I’m not sure how to write this or even where to start. I feel angry for the most part, angry and then having an aching need to wish that her pain will end so she doesn’t have to be aware of what’s happening or what she’s done to herself. It hurts every time we go to see her.
I had to fly down to see family. It’s been a rough week to say the least. My aunt, this prim and proper miss perfect at everything to the point of annoyance, has been slowly killing herself for the last couple of decades. Whatever triggered her, whatever drove her to resort to excessive alcoholic consumption, she continued to do it, knowing that it wasn’t good for her, knowing that she was probably going to cause the inevitable, ignoring help or the offers of help that it sounds like she was getting for herself. And refusing to acknowledge that she needed help that she needed to be seen and treated.

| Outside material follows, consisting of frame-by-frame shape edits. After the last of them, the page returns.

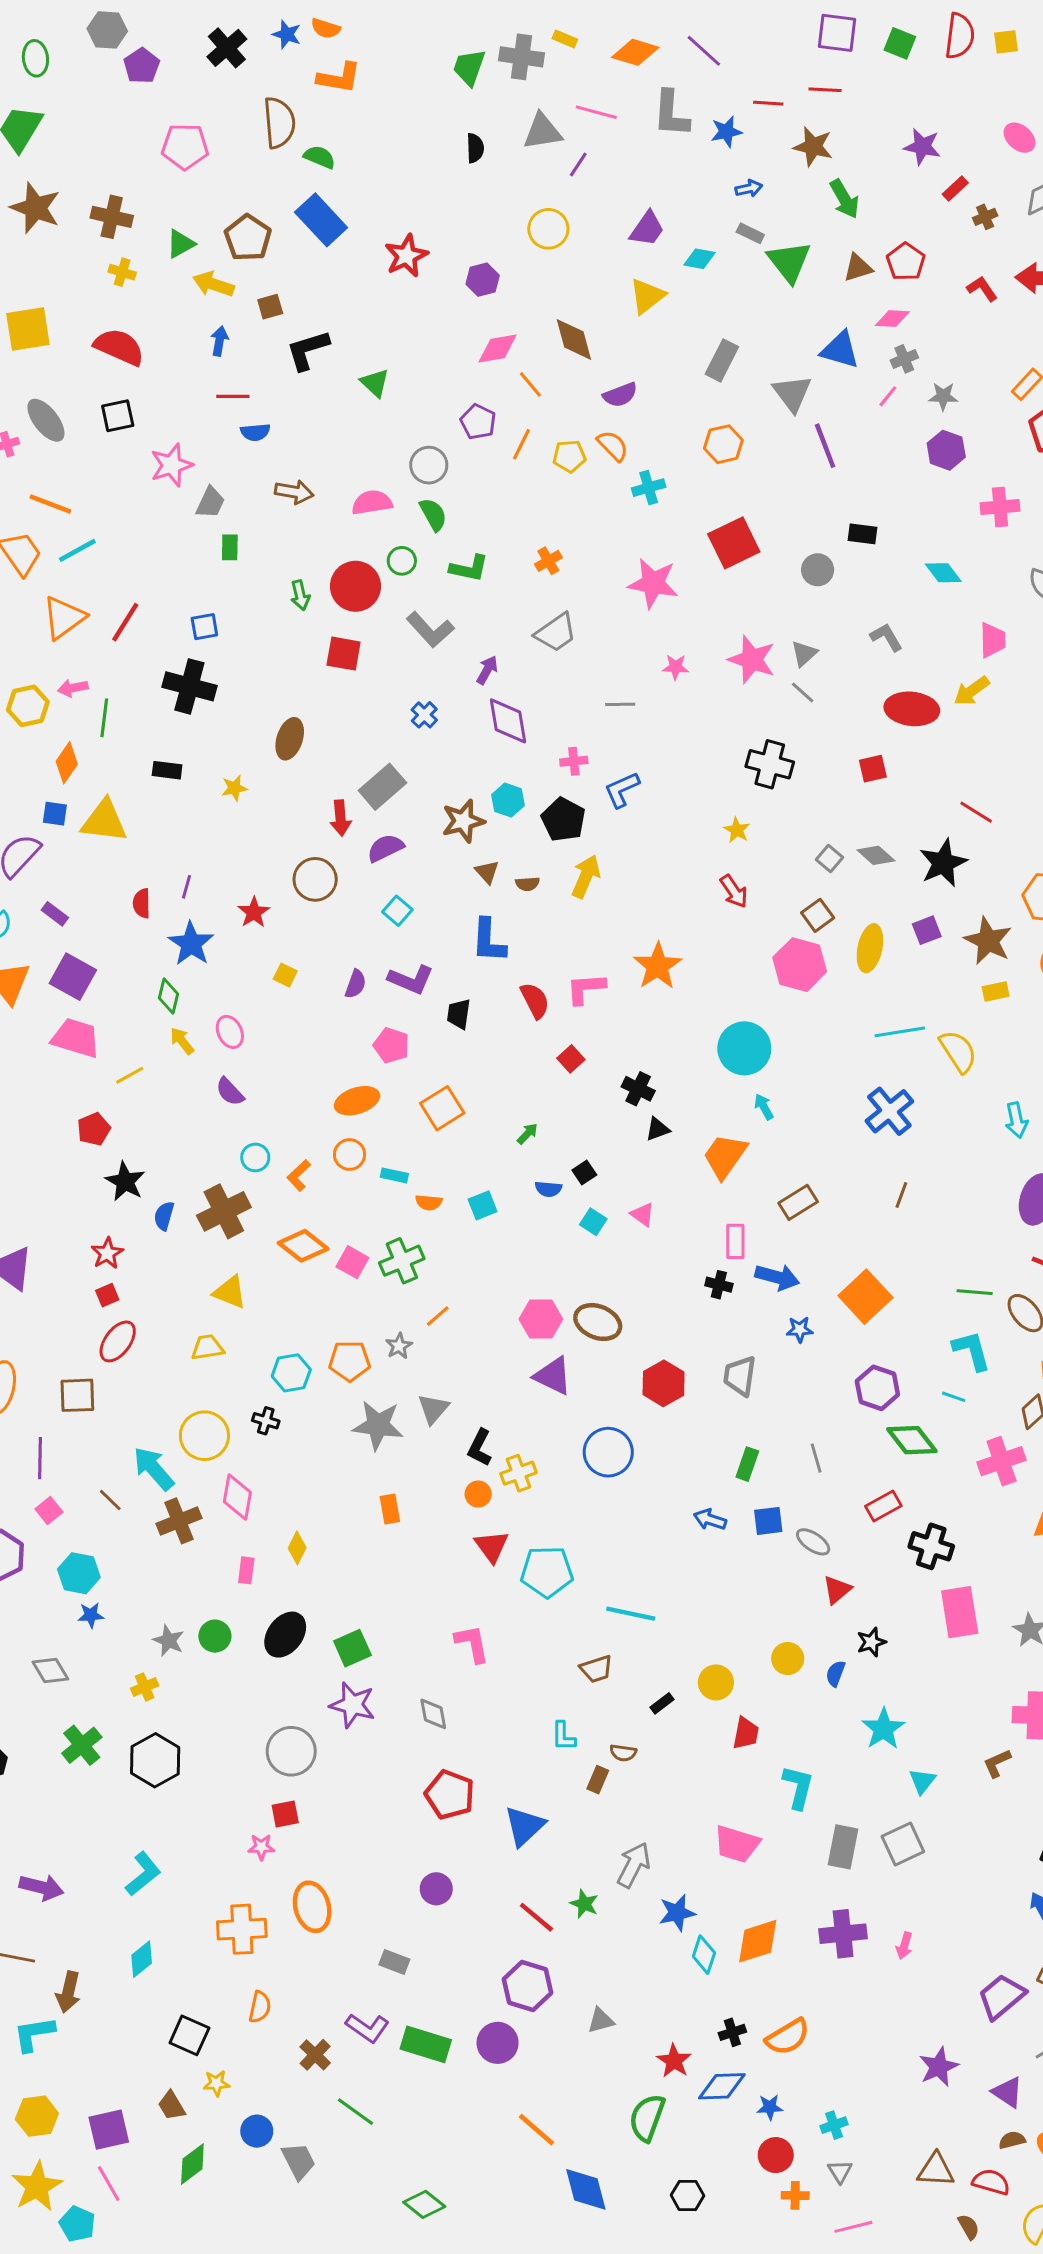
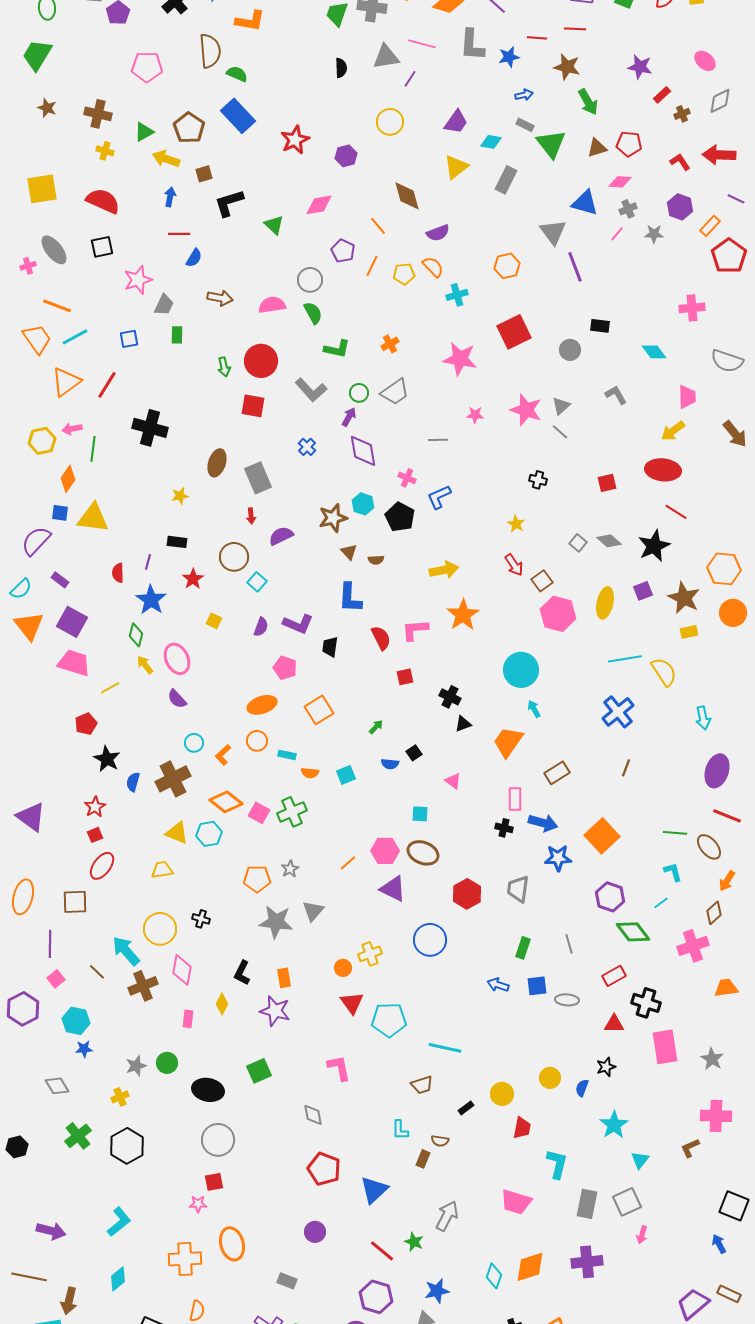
brown star: (35, 208) -> (47, 108), size x0.6
red pentagon: (906, 262) -> (629, 144), turned -30
pink diamond: (498, 348) -> (319, 205), moved
gray rectangle: (722, 360) -> (506, 180), moved
blue semicircle: (255, 432) -> (194, 258), turned -54
purple hexagon: (946, 450) -> (680, 207), moved
green circle: (402, 561) -> (359, 393), moved
blue square: (204, 627) -> (129, 339), moved
red ellipse: (912, 709) -> (663, 470), moved
pink cross: (574, 761) -> (407, 478), turned 30
black cross: (770, 764) -> (538, 480), size x0.6
black rectangle: (167, 770) -> (177, 542), moved
gray rectangle: (382, 787) -> (258, 478), moved, turned -72
red arrow: (341, 818) -> (251, 516), size x0.7
yellow arrow: (586, 876) -> (444, 570), moved, turned 56
cyan square: (397, 911) -> (257, 582), moved
brown square: (818, 915) -> (542, 581), moved
pink ellipse: (230, 1032) -> (177, 659), size x1.4
red square: (571, 1059) -> (405, 677), turned 30
cyan square: (593, 1222) -> (420, 814), moved, turned -30
orange line: (438, 1316) -> (348, 863), moved
blue star: (800, 1330) -> (558, 858), size x1.5
cyan L-shape: (972, 1350) -> (673, 872), size x0.7
cyan hexagon: (291, 1373) -> (209, 834), moved
cyan line: (954, 1397) -> (661, 903), turned -56
black L-shape: (480, 1448) -> (242, 973), moved
gray ellipse: (813, 1542) -> (567, 1000), turned -30
red triangle: (837, 1590) -> (614, 1024), moved, turned 40
black ellipse: (285, 1635) -> (208, 1090), moved, turned 64
gray star: (169, 1641) -> (136, 1066), turned 30
purple star: (352, 1705) -> (275, 1011), moved
blue star: (677, 1913) -> (437, 1291), moved
pink arrow: (904, 1946) -> (642, 1235), moved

I think I’m more angry that it didn’t have to be this way. I see other family, seeking others to blame in this (a complicated story for a different time and a stark difference between the ideologies I’ve come to value as an adult), and I’m angry. Her body is currently in the process of shutting down, her eyes could barely open and acknowledge us today during our visit.
It’s been hard.
This is certainly not something I would of wanted to write for my second entry this year. I also don’t have anything against alcohol as long as it’s consumed with responsibility, and I happen to enjoy my wine and my craft brewing. But for goodness sakes, if you can’t get through your day without something of that nature, please ask for help.